→ **What you are asked to do**:
Only the lines below between the ones containing "Everything you need to manage your" and "your goals with confidence.", inclusive, are to be reproduced, each exactly as it stands.

[Dataset entries]

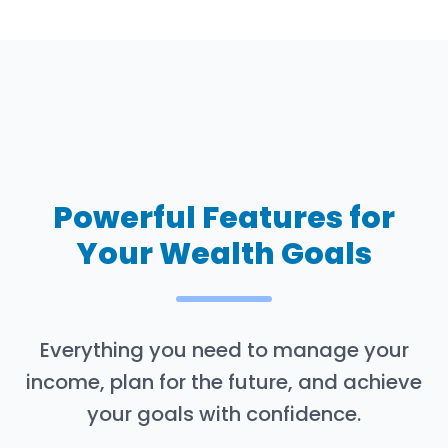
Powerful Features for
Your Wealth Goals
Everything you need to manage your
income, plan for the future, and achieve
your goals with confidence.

[/Dataset entries]
[Dataset entries]

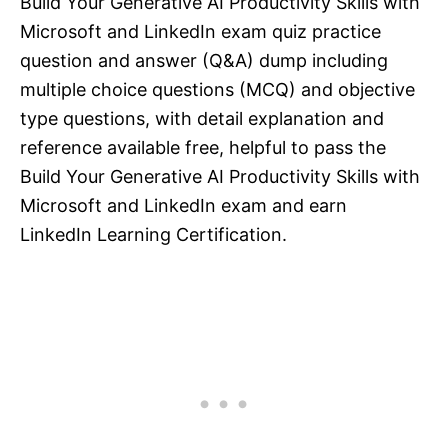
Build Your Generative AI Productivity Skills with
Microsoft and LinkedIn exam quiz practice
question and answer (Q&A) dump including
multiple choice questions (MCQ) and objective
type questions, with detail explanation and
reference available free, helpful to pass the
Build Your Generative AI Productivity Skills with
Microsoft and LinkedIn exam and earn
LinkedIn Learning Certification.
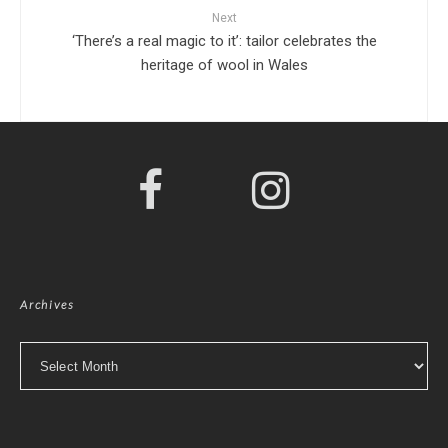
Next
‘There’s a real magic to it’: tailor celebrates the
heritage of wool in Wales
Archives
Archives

[/Dataset entries]

→ **Answer section**:
Everything you need to manage your
income, plan for the future, and achieve
your goals with confidence.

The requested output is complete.